--- Data supplied ---

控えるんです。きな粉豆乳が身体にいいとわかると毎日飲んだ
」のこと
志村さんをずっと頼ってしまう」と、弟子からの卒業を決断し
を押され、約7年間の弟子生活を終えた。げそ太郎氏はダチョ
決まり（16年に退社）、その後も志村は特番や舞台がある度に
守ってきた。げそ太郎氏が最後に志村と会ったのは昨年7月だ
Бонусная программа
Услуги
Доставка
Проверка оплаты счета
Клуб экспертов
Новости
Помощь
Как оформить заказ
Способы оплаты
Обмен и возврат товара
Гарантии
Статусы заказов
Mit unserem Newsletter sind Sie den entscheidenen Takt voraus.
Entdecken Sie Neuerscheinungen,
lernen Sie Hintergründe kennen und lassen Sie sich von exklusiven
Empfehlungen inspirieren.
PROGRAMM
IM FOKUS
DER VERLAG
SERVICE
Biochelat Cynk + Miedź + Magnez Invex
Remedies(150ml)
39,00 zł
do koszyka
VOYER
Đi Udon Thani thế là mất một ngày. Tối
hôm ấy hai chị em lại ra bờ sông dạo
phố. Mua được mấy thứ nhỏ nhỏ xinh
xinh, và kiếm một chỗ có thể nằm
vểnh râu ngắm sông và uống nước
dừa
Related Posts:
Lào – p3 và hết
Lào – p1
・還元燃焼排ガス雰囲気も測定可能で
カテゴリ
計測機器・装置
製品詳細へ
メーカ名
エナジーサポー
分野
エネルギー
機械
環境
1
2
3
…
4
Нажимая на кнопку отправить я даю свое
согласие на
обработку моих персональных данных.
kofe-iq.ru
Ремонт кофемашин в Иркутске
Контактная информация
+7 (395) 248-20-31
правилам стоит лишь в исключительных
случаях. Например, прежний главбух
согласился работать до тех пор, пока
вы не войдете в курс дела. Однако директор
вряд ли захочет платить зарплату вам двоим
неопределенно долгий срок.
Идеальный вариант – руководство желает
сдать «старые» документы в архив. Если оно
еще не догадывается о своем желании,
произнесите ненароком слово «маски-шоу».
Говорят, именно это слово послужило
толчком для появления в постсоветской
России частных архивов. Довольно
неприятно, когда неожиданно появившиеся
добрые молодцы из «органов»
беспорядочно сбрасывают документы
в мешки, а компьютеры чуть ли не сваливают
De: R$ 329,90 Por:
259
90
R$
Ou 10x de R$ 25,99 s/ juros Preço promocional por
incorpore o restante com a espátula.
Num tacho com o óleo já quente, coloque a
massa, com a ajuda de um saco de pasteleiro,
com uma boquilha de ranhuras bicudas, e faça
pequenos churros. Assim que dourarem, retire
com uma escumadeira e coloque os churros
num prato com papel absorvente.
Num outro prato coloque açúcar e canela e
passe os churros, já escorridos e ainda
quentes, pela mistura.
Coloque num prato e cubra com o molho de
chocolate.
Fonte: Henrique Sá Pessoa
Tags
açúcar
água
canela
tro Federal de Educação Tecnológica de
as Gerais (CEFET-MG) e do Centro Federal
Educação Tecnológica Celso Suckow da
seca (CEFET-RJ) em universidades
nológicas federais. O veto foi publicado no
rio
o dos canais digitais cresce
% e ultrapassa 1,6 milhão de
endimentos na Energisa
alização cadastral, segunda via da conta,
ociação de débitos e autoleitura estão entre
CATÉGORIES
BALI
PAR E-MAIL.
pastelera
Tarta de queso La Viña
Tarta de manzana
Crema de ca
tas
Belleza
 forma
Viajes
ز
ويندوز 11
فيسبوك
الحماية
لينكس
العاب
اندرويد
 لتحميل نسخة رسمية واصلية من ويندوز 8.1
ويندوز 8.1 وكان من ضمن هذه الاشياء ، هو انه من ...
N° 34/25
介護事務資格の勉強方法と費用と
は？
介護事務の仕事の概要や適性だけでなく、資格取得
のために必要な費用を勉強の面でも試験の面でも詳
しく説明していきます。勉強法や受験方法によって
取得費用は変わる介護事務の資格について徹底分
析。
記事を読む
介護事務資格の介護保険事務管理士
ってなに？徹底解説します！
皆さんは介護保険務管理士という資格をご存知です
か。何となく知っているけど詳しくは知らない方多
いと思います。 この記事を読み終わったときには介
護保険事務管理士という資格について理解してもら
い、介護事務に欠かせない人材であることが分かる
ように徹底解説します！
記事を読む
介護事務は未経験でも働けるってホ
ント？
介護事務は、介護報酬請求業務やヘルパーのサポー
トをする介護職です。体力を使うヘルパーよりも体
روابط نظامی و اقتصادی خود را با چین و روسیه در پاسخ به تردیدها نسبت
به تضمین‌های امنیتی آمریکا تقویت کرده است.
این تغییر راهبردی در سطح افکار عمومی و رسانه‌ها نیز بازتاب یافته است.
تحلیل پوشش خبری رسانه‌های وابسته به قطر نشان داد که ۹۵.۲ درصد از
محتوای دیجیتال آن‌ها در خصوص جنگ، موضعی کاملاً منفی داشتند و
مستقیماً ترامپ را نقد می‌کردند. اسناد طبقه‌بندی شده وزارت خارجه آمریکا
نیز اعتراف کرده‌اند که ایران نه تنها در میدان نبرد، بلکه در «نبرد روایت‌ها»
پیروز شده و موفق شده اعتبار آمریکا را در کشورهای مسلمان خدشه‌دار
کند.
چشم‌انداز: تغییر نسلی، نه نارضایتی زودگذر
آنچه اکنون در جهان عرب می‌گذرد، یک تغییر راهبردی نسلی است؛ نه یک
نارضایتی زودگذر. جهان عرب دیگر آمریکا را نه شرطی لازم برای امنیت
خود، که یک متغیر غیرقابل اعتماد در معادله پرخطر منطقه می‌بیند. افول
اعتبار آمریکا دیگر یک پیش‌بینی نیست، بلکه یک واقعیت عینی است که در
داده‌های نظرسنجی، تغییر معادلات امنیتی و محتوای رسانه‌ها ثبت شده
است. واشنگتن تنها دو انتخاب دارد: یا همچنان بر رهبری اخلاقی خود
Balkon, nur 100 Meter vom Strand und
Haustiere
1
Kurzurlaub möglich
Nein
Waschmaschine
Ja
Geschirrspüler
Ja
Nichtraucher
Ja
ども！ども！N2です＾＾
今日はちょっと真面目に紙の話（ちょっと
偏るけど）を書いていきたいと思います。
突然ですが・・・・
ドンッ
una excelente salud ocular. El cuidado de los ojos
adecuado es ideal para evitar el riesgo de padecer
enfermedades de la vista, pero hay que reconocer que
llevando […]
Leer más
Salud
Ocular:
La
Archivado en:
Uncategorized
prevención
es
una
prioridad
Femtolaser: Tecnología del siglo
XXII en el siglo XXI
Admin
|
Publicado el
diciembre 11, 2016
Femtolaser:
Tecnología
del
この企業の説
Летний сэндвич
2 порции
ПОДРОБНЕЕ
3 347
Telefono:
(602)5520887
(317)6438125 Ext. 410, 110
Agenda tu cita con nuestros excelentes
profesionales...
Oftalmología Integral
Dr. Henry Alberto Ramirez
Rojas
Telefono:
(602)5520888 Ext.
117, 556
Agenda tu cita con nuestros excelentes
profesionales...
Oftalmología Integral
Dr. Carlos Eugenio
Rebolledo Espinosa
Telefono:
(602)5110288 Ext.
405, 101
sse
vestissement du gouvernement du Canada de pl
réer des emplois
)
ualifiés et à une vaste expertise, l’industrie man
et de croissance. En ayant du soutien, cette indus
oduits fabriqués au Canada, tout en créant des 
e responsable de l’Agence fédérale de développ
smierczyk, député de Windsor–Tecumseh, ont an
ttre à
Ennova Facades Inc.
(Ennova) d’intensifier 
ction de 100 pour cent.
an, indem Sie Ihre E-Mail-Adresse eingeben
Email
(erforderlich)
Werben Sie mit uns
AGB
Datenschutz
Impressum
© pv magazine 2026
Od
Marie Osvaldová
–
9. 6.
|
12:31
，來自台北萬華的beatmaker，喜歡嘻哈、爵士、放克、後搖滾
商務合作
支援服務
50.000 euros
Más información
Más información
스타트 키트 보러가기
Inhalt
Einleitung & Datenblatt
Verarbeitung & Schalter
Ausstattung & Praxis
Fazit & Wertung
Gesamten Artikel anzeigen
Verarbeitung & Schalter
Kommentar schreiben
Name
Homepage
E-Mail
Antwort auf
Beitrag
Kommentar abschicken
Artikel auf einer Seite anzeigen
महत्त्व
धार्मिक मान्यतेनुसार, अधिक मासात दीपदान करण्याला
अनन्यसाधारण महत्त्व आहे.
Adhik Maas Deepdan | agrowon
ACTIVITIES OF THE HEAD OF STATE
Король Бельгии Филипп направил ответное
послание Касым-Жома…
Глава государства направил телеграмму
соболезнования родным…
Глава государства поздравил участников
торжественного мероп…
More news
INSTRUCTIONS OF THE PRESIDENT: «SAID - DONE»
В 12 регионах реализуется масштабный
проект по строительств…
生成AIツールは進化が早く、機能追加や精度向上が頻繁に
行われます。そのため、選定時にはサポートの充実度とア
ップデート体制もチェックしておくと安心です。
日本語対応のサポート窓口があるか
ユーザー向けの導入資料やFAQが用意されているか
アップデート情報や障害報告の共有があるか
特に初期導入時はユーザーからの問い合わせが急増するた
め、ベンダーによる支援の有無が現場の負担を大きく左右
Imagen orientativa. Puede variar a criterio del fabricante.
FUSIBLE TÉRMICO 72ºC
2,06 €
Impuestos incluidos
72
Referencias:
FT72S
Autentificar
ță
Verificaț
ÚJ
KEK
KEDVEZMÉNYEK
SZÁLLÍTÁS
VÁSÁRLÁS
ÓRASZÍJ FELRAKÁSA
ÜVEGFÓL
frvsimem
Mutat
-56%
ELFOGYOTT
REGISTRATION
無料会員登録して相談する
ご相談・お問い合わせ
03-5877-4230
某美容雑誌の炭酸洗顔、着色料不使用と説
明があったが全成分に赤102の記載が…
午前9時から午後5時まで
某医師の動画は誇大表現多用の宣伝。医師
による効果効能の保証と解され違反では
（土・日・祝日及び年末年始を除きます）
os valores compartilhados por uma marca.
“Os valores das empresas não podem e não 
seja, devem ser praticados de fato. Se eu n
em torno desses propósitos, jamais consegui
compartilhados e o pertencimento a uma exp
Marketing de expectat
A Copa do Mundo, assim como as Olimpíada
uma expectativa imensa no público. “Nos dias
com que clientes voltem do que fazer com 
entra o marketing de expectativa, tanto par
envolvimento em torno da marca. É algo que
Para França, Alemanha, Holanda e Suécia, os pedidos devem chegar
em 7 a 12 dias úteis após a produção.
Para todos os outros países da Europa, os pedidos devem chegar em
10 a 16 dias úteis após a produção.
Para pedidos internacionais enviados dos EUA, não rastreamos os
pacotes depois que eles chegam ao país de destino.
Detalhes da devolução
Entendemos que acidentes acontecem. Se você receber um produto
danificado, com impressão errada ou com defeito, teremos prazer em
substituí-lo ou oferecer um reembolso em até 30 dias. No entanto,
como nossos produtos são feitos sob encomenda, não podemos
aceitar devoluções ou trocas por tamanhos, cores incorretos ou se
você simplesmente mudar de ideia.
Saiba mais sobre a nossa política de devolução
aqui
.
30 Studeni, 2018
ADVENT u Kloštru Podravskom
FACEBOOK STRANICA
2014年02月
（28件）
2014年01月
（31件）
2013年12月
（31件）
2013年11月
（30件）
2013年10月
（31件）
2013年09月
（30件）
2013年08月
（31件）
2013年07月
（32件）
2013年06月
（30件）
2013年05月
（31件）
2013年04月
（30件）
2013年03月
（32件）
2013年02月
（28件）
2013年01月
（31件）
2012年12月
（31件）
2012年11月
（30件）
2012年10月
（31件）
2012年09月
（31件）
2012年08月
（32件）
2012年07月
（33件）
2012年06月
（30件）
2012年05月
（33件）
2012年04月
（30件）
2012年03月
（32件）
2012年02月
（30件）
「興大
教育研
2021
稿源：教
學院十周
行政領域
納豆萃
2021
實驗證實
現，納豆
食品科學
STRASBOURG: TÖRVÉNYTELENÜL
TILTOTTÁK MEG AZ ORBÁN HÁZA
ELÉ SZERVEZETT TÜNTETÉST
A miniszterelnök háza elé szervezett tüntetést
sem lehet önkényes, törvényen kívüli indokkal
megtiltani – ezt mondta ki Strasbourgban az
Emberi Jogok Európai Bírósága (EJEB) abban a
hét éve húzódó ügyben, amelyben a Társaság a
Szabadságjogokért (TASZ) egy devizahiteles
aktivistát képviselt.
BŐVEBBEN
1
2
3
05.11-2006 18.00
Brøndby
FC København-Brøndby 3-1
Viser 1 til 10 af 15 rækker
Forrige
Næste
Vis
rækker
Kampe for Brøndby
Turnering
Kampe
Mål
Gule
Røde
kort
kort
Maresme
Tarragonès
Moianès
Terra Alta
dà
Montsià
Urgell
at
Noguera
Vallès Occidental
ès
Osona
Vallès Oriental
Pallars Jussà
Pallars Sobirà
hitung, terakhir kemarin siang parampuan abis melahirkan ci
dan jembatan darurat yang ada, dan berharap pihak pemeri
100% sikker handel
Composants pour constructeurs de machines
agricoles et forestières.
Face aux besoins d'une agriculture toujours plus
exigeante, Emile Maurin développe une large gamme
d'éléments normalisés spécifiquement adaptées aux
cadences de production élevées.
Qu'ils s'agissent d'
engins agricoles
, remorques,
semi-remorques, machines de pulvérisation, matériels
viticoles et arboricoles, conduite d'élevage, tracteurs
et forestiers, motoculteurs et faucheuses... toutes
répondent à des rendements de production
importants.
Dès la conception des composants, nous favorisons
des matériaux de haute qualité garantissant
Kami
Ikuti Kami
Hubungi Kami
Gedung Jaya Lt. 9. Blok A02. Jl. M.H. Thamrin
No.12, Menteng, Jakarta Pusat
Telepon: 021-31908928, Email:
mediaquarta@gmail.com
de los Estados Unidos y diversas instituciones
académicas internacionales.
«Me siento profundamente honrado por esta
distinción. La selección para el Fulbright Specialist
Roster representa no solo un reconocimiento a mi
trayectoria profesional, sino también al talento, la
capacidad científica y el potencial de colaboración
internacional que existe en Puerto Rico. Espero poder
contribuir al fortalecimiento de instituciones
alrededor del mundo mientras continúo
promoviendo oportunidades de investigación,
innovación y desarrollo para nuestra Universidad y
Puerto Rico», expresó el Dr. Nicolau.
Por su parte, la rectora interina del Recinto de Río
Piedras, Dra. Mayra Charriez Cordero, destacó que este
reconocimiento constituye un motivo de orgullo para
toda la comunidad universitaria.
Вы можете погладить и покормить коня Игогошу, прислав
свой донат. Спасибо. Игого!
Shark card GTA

---

Task description:
Repeat the entries above verbatim, but only from the line that has "Composants pour constructeurs de machines" down to the line that has "Dès la conception", inclusive.

Exercise result:
Composants pour constructeurs de machines
agricoles et forestières.
Face aux besoins d'une agriculture toujours plus
exigeante, Emile Maurin développe une large gamme
d'éléments normalisés spécifiquement adaptées aux
cadences de production élevées.
Qu'ils s'agissent d'
engins agricoles
, remorques,
semi-remorques, machines de pulvérisation, matériels
viticoles et arboricoles, conduite d'élevage, tracteurs
et forestiers, motoculteurs et faucheuses... toutes
répondent à des rendements de production
importants.
Dès la conception des composants, nous favorisons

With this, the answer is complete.